Atlantic Coast Line Railroad v. Wildman

29 Ga. App. 745 | Ga. Ct. App. | 1923

Bell, J.

(After stating the foregoing facts.) The averment in paragraph 8 that "if the said crossing had been kept and maintained by the defendant company according to the spirit of the road law,” the plaintiff’s " injury and damage would not have occurred, and therefore the defective condition of the crossing at that time was the proximate cause of the injury and damage to the plaintiff,” was imperfect as an allegation of proximate cause. It *750does not follow as a necessary legal conclusion that, because the injury would not have occurred but for the negligence of the defendant, such negligence constituted the proximate cause of the injury (Atlantic Coast Line Railroad Co. v. Daniels, 8 Ga. App. 775, 778, supra); but since it is unequivocally alleged in paragraph 10 (not inconsistently with the former averment) that the defendant’s negligence did in fact constitute the proximate cause of the injury, and since it cannot be held as a matter of law that the alleged acts of negligence, considered in connection with all of the facts and circumstances set forth in the petition, were not the proximate cause as finally alleged, the petition was good as against the general demurrer. After the amendment of the petition, both the general and the special demurrers were properly overruled.
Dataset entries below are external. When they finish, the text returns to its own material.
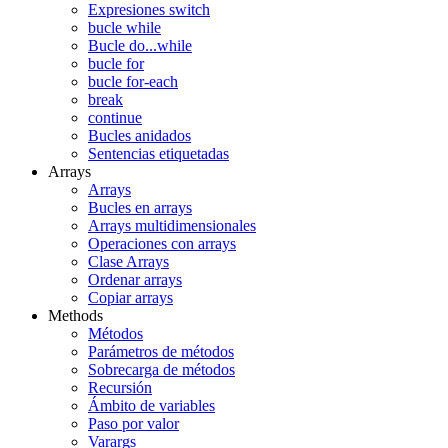
Expresiones switch
bucle while
Bucle do...while
bucle for
bucle for-each
break
continue
Bucles anidados
Sentencias etiquetadas
Arrays
Arrays
Bucles en arrays
Arrays multidimensionales
Operaciones con arrays
Clase Arrays
Ordenar arrays
Copiar arrays
Methods
Métodos
Parámetros de métodos
Sobrecarga de métodos
Recursión
Ámbito de variables
Paso por valor
Varargs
There is a distinction between this case and that of Crooms v. Payne, 26 Ga. App. 739 (107 S. E. 276). It appears in that case that the plaintiff was an employee of the railroad company, and was not seeking to protect his own property, but that of another, from the alleged negligent acts of the defendant. There was no emergency which warranted him in exposing himself to the danger. There may be other distinctions, but this we think is sufficient to show that that case is not authority against the ruling here made.

Judgment affirmed.

Jenkins, P. J.Jand Stephens, Jconcur.